入るわよ、といって入ってきたのはベイリーだった。反射的にわたしは少し身を強張らせてしまう。
「騒がしいけれど、何かあったのかしら?」
アリシアお嬢様の専属メイドになるということは、この屋敷の外のことを詳しく知ることに繋がってしまう。それはきっとベイリーに怒られてしまいかねないこと。だから、どうやって誤魔化そうかと思っていたのに、リオナが呑気に話し出す。

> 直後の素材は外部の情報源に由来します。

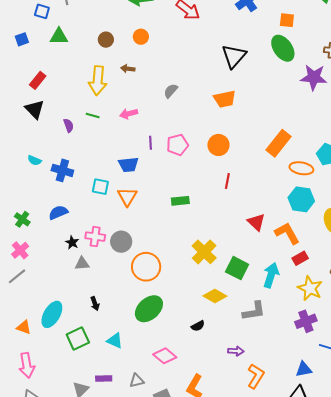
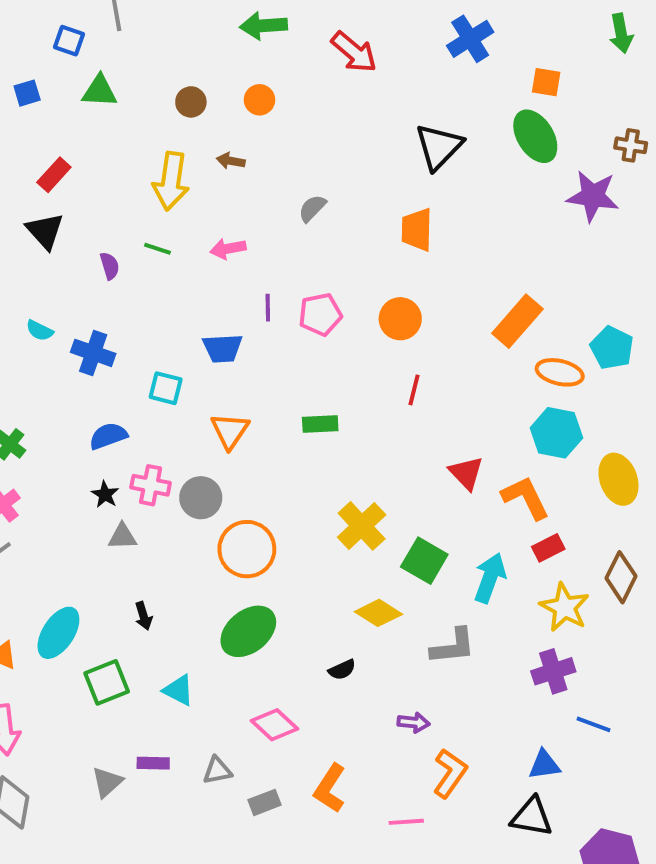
orange trapezoid: (225, 99) -> (417, 230), turned 100
orange triangle: (127, 197) -> (230, 431), moved
blue semicircle: (58, 212) -> (108, 436), moved

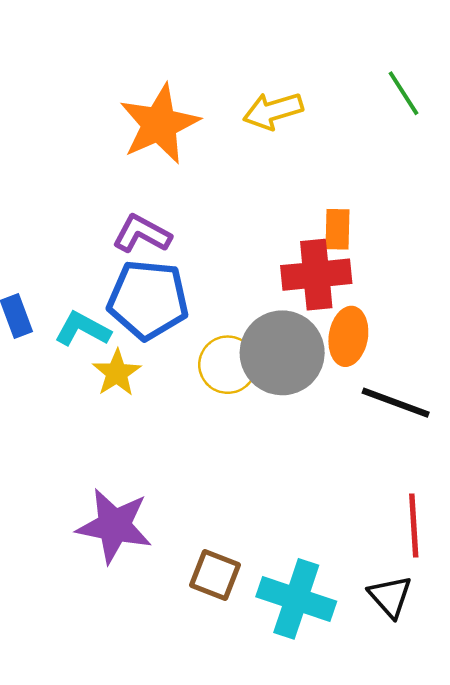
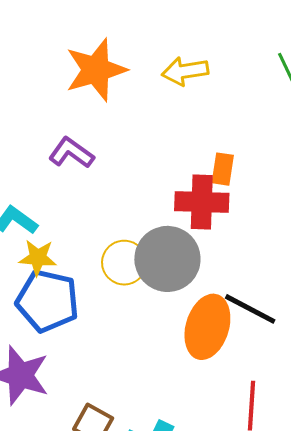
blue pentagon: (148, 300) -> (47, 301), moved
orange ellipse: (348, 336) -> (207, 327), moved, size x1.4
yellow star: (117, 373) -> (38, 258), turned 30

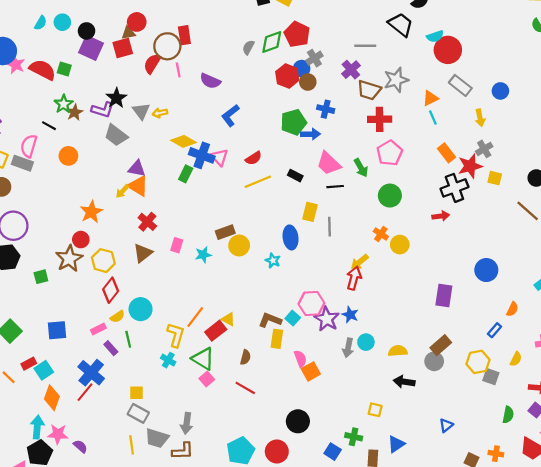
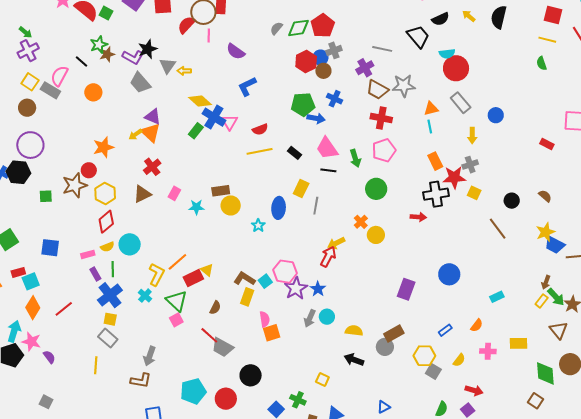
orange semicircle: (512, 309) -> (477, 325), moved
blue cross: (91, 373) -> (110, 295), moved
gray trapezoid: (157, 438) -> (222, 347), moved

「なあ、ベイリー。カロリーナがアリシアの専属メイドになりたいって言い出すんだよ」
ほんの一瞬、ベイリーの眉間がピクッと動いたことをわたしは見逃さなかった。リオナのせいで怒られそうだ。わたしは慌ててリオナの後ろに回って身を隠しながら、背伸びをしてリオナの口を手のひらで塞いだ。
「おい、何すんだよ」
口止めをしようと思ったのに、わたしの力ではリオナには勝てず、すぐに手を退けられてしまった。わたしがリオナを盾にして、ベイリーの出方を伺っていると、ベイリーが頬に手を当てながら、呆れたようにため息をついた。
「カロリーナちゃんは、一体アリシアお嬢様のことをどうやって面倒見るつもりなのかしら?」
「それは……」
「たとえば、アリシアお嬢様の周りに悪意を持って接触しようとする人物が現れたとして、カロリーナちゃんはどうやって守ってあげられるの?」
ベイリーが冷たい声で質問をしながら、一歩ずつわたしの方に近づいてくる。
「カロリーナちゃんは嫌いかもしれないけれど、エミリアちゃんなんかはとても身軽だし、気配を消すのも上手いから、護衛に向いているわね。今は専属メイドのいないアリシアお嬢様のために用心棒のようなことをしているけれど、あなたが専属メイドになるのなら、もうレジーナお嬢様が用心棒を外してしまうかもしれないわね。そうなったら、カロリーナちゃんが守れるのかしら? 夢に出てきたわたしにもかなり怯えてしまったみたいだけれど、そんなことで、本物の暴漢が現れたりして、無事に守れるのかしら?」
気付けばわたしの目の前に来ていたベイリーを見上げていた。彼女はリオナの次に背が高いから、近づかれると見上げてしまう。あの夢の中で巨人となっていた時とは違って、わたしと同じ手のひらサイズのはずなのに、威圧感があって、なんだか怖かった。
「そ、それでも……。わたしはアリシアお嬢様の助けになってあげたいんです……」
ふうん、とベイリーがわたしのことを値踏みするみたいにジッと見下ろしている。
「あなたはまだ屋敷に来て早々だけれど、何か企んでいるのかしら?」
ベイリーが見開いた瞳をわたしの顔に近づけてくる。
「お、おい、ベイリー。何か今日のベイリー怖えんだけど……。そこまで怖がらせなくても良いんじゃねえか? あたしは冗談で言っただけなんだから……」
リオナが恐る恐る止めに入る。キャンディとメロディも不安そうにこちらを見ていた。
「わたしは、先輩メイドとして後輩メイドのカロリーナちゃんの認識を誤らせないように修正する義務があるの。だから、これが仕事」
ベイリーがまた静かに暗いトーンで伝えた瞬間に、開け放されていたドアの外から声がした。
「ふんっ、何が仕事ですか。あなたの腹黒さにカロリーナさんを巻き込まないであげてください」
開けっ放しになっていた部屋の入り口の辺りで、苛立った様子のソフィアが腕組みをして立っていた。